Film historian Richard Schickel, in his biography of Clint Eastwood, believed that this was the best film in the trilogy, arguing that it was "more elegant and complex than A Fistful of Dollars and more tense and compressed than The Good, the Bad and the Ugly." Director Alex Cox considered the church scene to be one of "the most horrible deaths" of any Western, describing Volontè's Indio as the "most diabolical Western villain of all time."
The film opens with a lone rider being shot dead by an unseen assailant before the credits. The event is explained by an on-screen caption which reads: "Where life had no value, death, sometimes, had its price. That is why the bounty killers appeared". Newman, who asserts the new heroic status that the film awards to bounty hunters, uses the caption as the sub-heading for the section on bounty hunters in his "Law and Order" chapter. According to Newman, being a bounty hunter was traditionally "something to be ashamed of" and "(ranking) lower than a card sharp on the Western scale of worthwhile citizens".

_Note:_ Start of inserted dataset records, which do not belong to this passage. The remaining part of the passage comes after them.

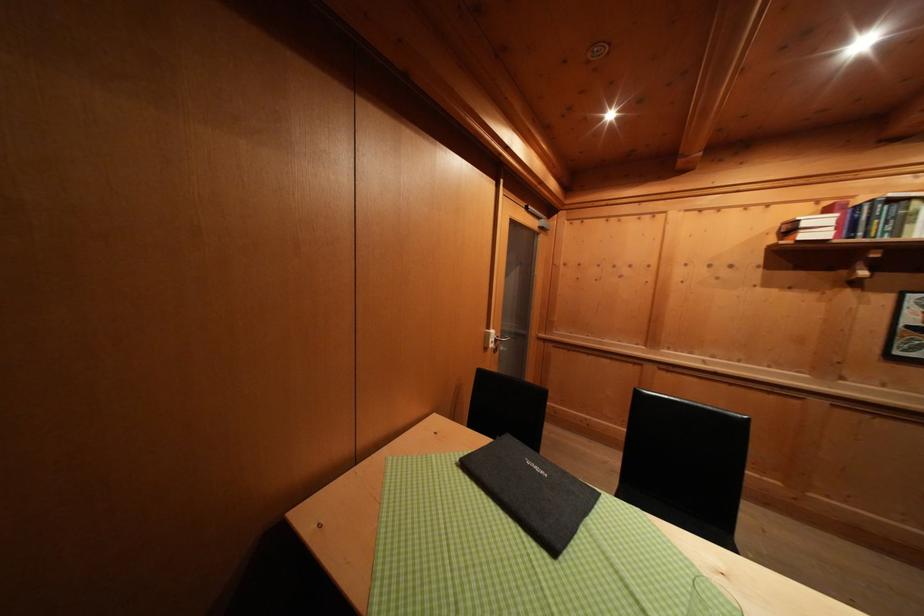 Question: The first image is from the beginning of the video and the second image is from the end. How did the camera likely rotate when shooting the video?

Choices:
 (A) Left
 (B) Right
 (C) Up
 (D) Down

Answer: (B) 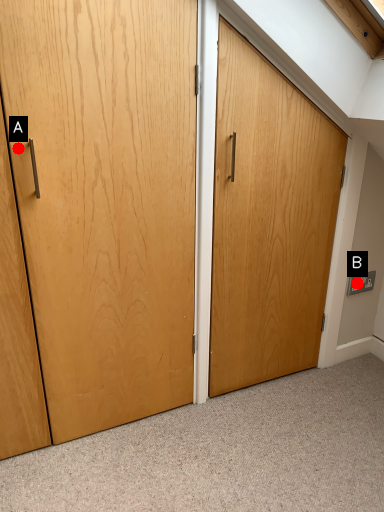 Question: Two points are circled on the image, labeled by A and B beside each circle. Which point is further to the camera?

Choices:
 (A) A is further
 (B) B is further

Answer: (B)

Colonel Douglas Mortimer (Van Cleef) and Manco (Eastwood) are separately introduced as two bounty killers who hunt down and kill wanted outlaws to collect bounty. Meanwhile, a gang of outlaws breaks into a prison to free their leader — the clever, ruthless and psychotic "El Indio" (Volonte) — killing the warden and most of the guards. When news of the escape is released, Mortimer and Manco are interested in the large reward announced.